Query for all runs that match certain parameters:

In [None]:
ln.Run.filter(
    params__learning_rate=0.01,
    params__preprocess_params__downsample=True,
).to_dataframe()

Describe & get parameters:

In [None]:
run = ln.Run.filter(params__learning_rate=0.01).order_by("-started_at").first()
run.describe()
run.params

You can also access the CLI arguments used to start the run directly:

In [None]:
run.cli_args

You can also track run features in analogy to artifact features.

In contrast to params, features are validated against the `Feature` registry and allow to express relationships with entities in your registries.

Let's first define labels & features.

In [None]:
experiment_type = ln.Record(name="Experiment", is_type=True).save()
experiment_label = ln.Record(name="Experiment1", type=experiment_type).save()
ln.Feature(name="s3_folder", dtype=str).save()
ln.Feature(name="experiment", dtype=experiment_type).save()

In [None]:
!python scripts/run_track_with_features_and_params.py  --s3-folder s3://my-bucket/my-folder --experiment Experiment1

In [None]:
ln.Run.filter(s3_folder="s3://my-bucket/my-folder").to_dataframe()
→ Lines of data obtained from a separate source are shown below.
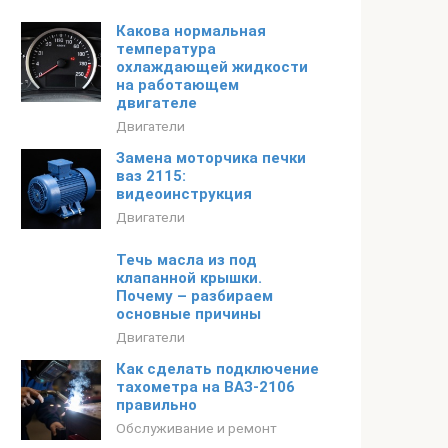
Какова нормальная
температура
охлаждающей жидкости
на работающем
двигателе
Двигатели
Замена моторчика печки
ваз 2115:
видеоинструкция
Двигатели
Течь масла из под
клапанной крышки.
Почему – разбираем
основные причины
Двигатели
Как сделать подключение
тахометра на ВАЗ-2106
правильно
Обслуживание и ремонт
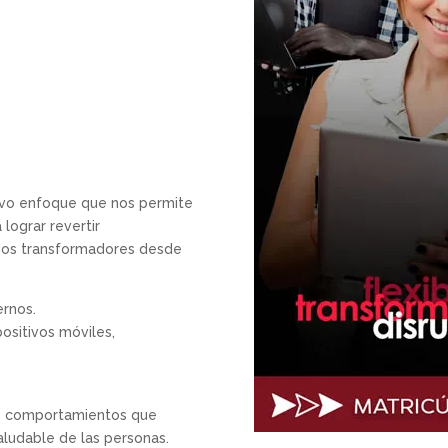
vo enfoque que nos permite
 lograr revertir
dos transformadores desde
ernos.
spositivos móviles,
es comportamientos que
aludable de las personas.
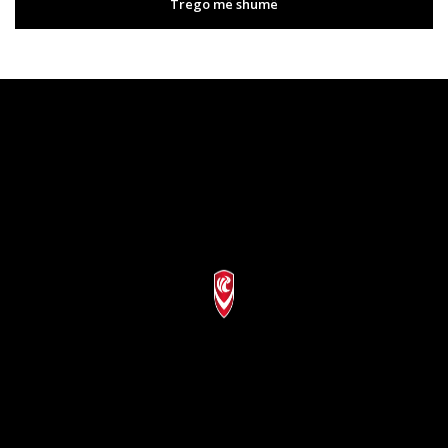
Trego më shumë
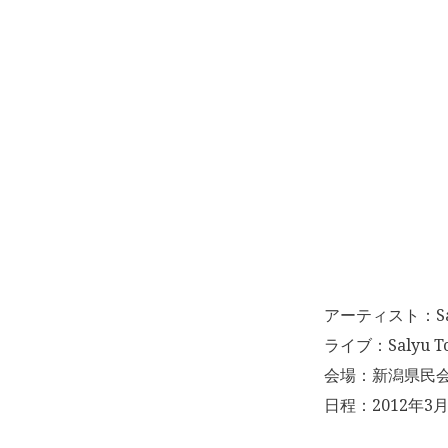
アーティスト：Sa
ライブ：Salyu Tou
会場：新潟県民
日程：2012年3月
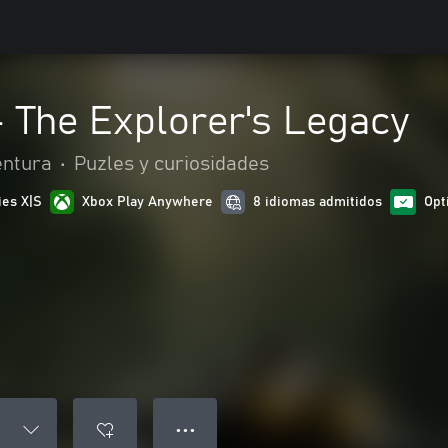
 The Explorer's Legacy
entura
•
Puzles y curiosidades
ies X|S
Xbox Play Anywhere
8 idiomas admitidos
Opt
● ● ●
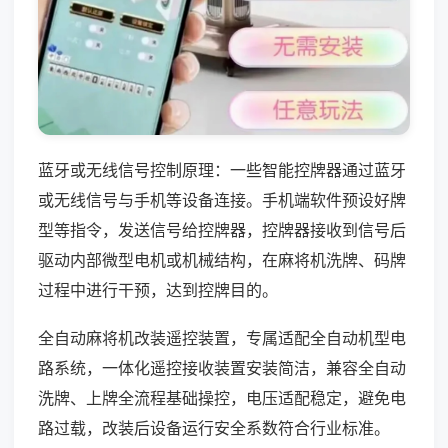
蓝牙或无线信号控制原理：一些智能控牌器通过蓝牙
或无线信号与手机等设备连接。手机端软件预设好牌
型等指令，发送信号给控牌器，控牌器接收到信号后
驱动内部微型电机或机械结构，在麻将机洗牌、码牌
过程中进行干预，达到控牌目的。
全自动麻将机改装遥控装置，专属适配全自动机型电
路系统，一体化遥控接收装置安装简洁，兼容全自动
洗牌、上牌全流程基础操控，电压适配稳定，避免电
路过载，改装后设备运行安全系数符合行业标准。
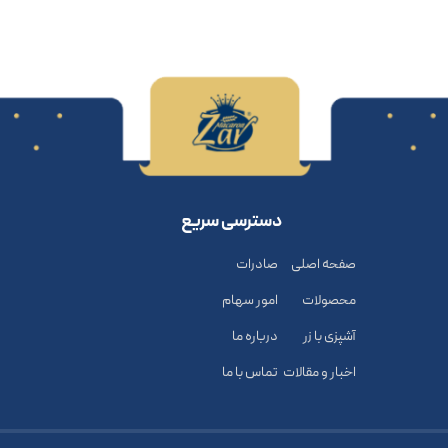
دسترسی سریع
صفحه اصلی
صادرات
محصولات
امور سهام
آشپزی با زر
درباره ما
اخبار و مقالات
تماس با ما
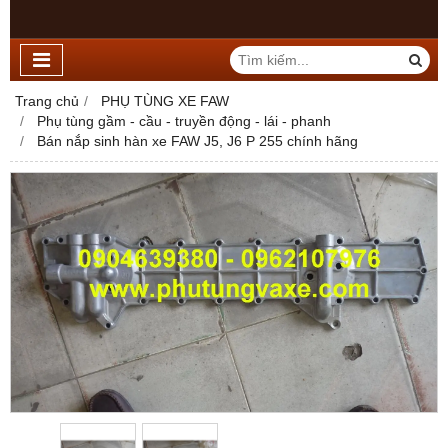
Trang chủ
PHỤ TÙNG XE FAW
Phụ tùng gầm - cầu - truyền động - lái - phanh
Bán nắp sinh hàn xe FAW J5, J6 P 255 chính hãng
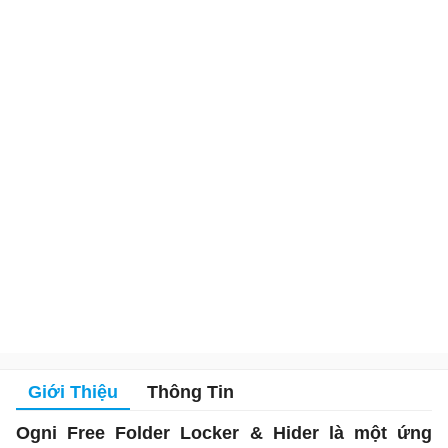
Giới Thiệu
Thông Tin
Ogni Free Folder Locker & Hider là một ứng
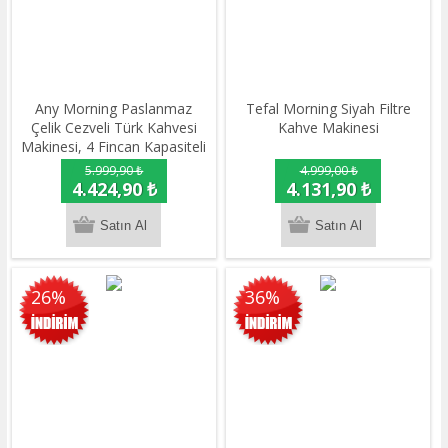
Any Morning Paslanmaz
Tefal Morning Siyah Filtre
Çelik Cezveli Türk Kahvesi
Kahve Makinesi
Makinesi, 4 Fincan Kapasiteli
250 ml LI23201S
5.999,90 ₺
4.999,00 ₺
4.424,90 ₺
4.131,90 ₺
26%
36%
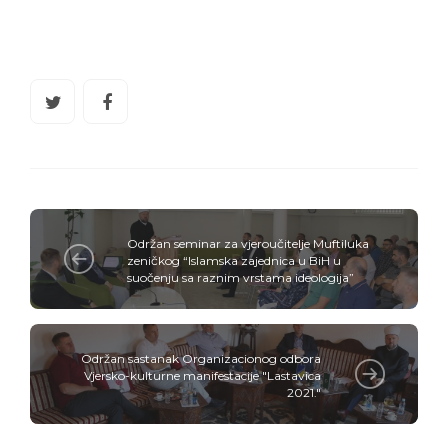
Održan seminar za vjeroučitelje Muftiluka
zeničkog “Islamska zajednica u BiH u
suočenju sa raznim vrstama ideologija”
Održan sastanak Organizacionog odbora
Vjersko-kulturne manifestacije "Lastavica
2021."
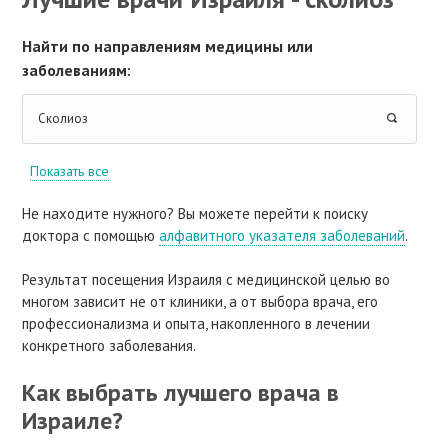
Найти по направлениям медицины или
заболеваниям:
Сколиоз
Показать все
Не находите нужного? Вы можете перейти к поиску
доктора с помощью
алфавитного указателя заболеваний
.
Результат посещения Израиля с медицинской целью во
многом зависит не от клиники, а от выбора врача, его
профессионализма и опыта, накопленного в лечении
конкретного заболевания.
Как выбрать лучшего врача в
Израиле?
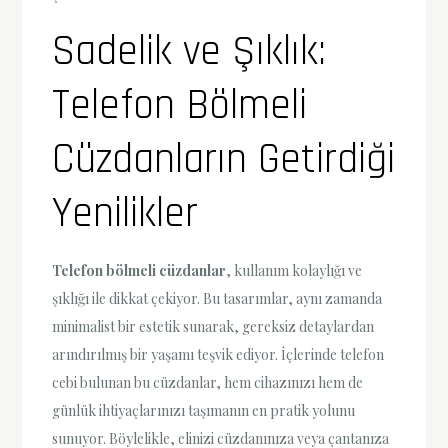
Sadelik ve Şıklık:
Telefon Bölmeli
Cüzdanların Getirdiği
Yenilikler
Telefon bölmeli cüzdanlar
, kullanım kolaylığı ve
şıklığı ile dikkat çekiyor. Bu tasarımlar, aynı zamanda
minimalist bir estetik sunarak, gereksiz detaylardan
arındırılmış bir yaşamı teşvik ediyor. İçlerinde telefon
cebi bulunan bu cüzdanlar, hem cihazınızı hem de
günlük ihtiyaçlarınızı taşımanın en pratik yolunu
sunuyor. Böylelikle, elinizi cüzdanınıza veya çantanıza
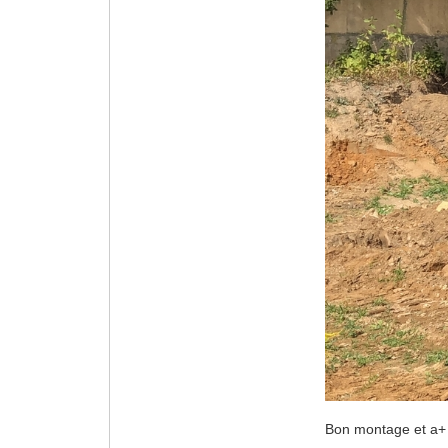
Bon montage et a+ 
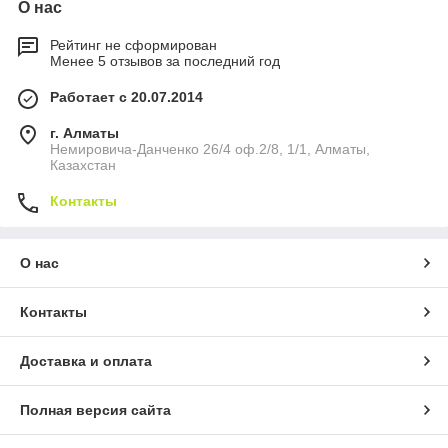
О нас
Рейтинг не сформирован
Менее 5 отзывов за последний год
Работает с 20.07.2014
г. Алматы
Немировича-Данченко 26/4 оф.2/8, 1/1, Алматы,
Казахстан
Контакты
О нас
Контакты
Доставка и оплата
Полная версия сайта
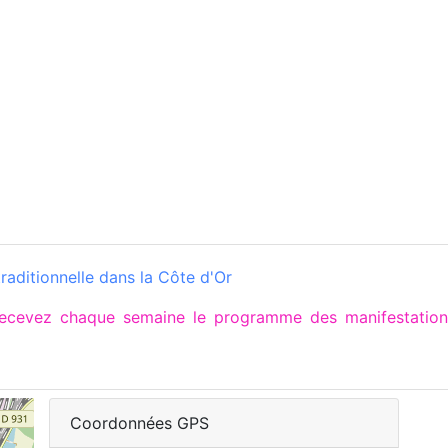
raditionnelle dans la Côte d'Or
 recevez chaque semaine le programme des manifestat
Coordonnées GPS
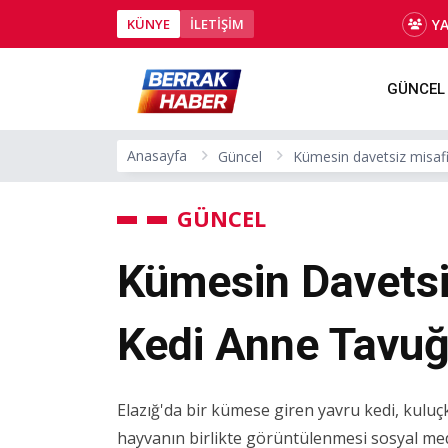
Y
KÜNYE
İLETİŞİM
GÜNCEL
Anasayfa
Güncel
Kümesin davetsiz misafir
GÜNCEL
Kümesin Davetsi
Kedi Anne Tavuğ
Elazığ'da bir kümese giren yavru kedi, kuluçk
hayvanın birlikte görüntülenmesi sosyal med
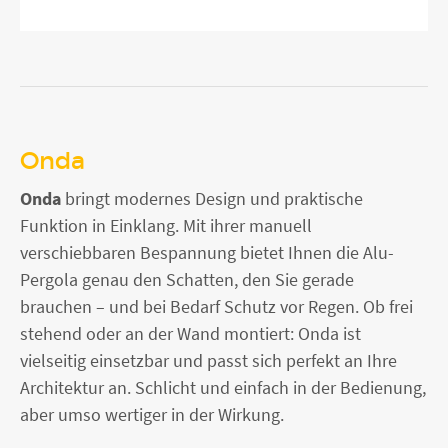
Onda
Onda
bringt modernes Design und praktische
Funktion in Einklang. Mit ihrer manuell
verschiebbaren Bespannung bietet Ihnen die Alu-
Pergola genau den Schatten, den Sie gerade
brauchen – und bei Bedarf Schutz vor Regen. Ob frei
stehend oder an der Wand montiert: Onda ist
vielseitig einsetzbar und passt sich perfekt an Ihre
Architektur an. Schlicht und einfach in der Bedienung,
aber umso wertiger in der Wirkung.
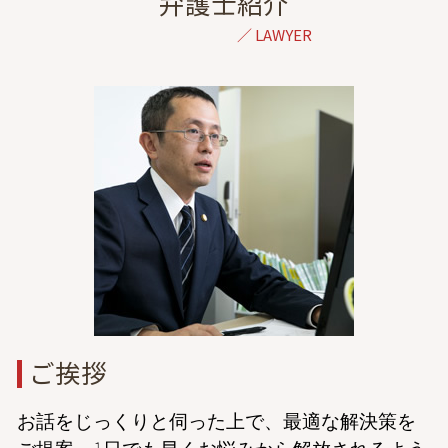
弁護士紹介
交通事故 慰謝料 相場
共同親権 離婚後
金銭トラブル 弁護士 相談 東京
症状固定 デメリット
監護権 養育費
離婚 弁護士 相談 埼玉
示談交渉 自分で
離婚 弁護士 必要書類
債務整理 弁護士 相談 東京
交通事故 法律事務所
調停 不成立 裁判
不動産トラブル 弁護士 相談 東京
症状固定 後遺障害
離婚 裁判 長期化
民事再生 弁護士 相談 港区
過失割合
経済的 DV
家事事件 弁護士 相談 港区
保険会社 休業補償
離婚 親権 決め方
結婚詐欺 弁護士 相談 東京
離婚 弁護士を立てて話し合い
相続 弁護士 相談 港区
養育費 公正証書 減額
債権回収 弁護士 相談 東京
親権 裁判
倒産 弁護士 相談 東京
離婚 弁護士 相談 東京
債務整理 弁護士 相談 港区
交通事故 弁護士 相談 都内
ご挨拶
お話をじっくりと伺った上で、最適な解決策を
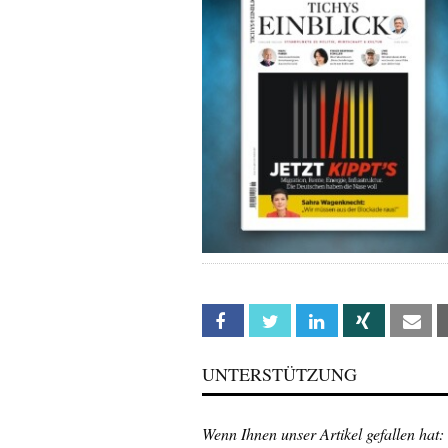
Facebook
Twitter
Linkedin
Xing
Em
UNTERSTÜTZUNG
Wenn Ihnen unser Artikel gefallen hat:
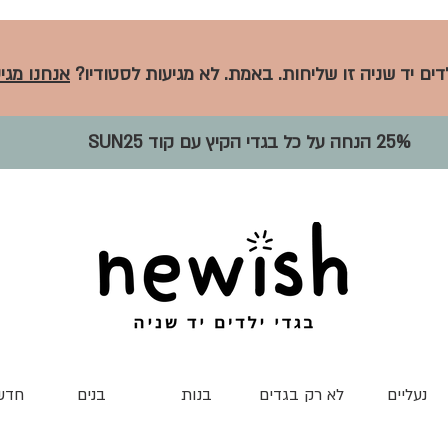
לדים יד שניה זו שליחות. באמת. לא מגיעות לסטודיו?
אנחנו מגיע
25% הנחה על כל בגדי הקיץ עם קוד SUN25
נעליים
לא רק בגדים
בנות
בנים
חדש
Describe & get feature values.

In [None]:
run2 = ln.Run.filter(
    s3_folder="s3://my-bucket/my-folder", experiment="Experiment1"
).last()
run2.describe()
run2.features.get_values()

## Track functions

If you want more-fined-grained data lineage tracking, use the `tracked()` decorator.

In [None]:
@ln.tracked()
def subset_dataframe(
    input_artifact_key: str,
    output_artifact_key: str,
    subset_rows: int = 2,
    subset_cols: int = 2,
) -> None:
    artifact = ln.Artifact.get(key=input_artifact_key)
    dataset = artifact.load()
    new_data = dataset.iloc[:subset_rows, :subset_cols]
    ln.Artifact.from_dataframe(new_data, key=output_artifact_key).save()

Prepare a test dataset:

In [None]:
df = ln.examples.datasets.mini_immuno.get_dataset1(otype="DataFrame")
input_artifact_key = "my_analysis/dataset.parquet"
artifact = ln.Artifact.from_dataframe(df, key=input_artifact_key).save()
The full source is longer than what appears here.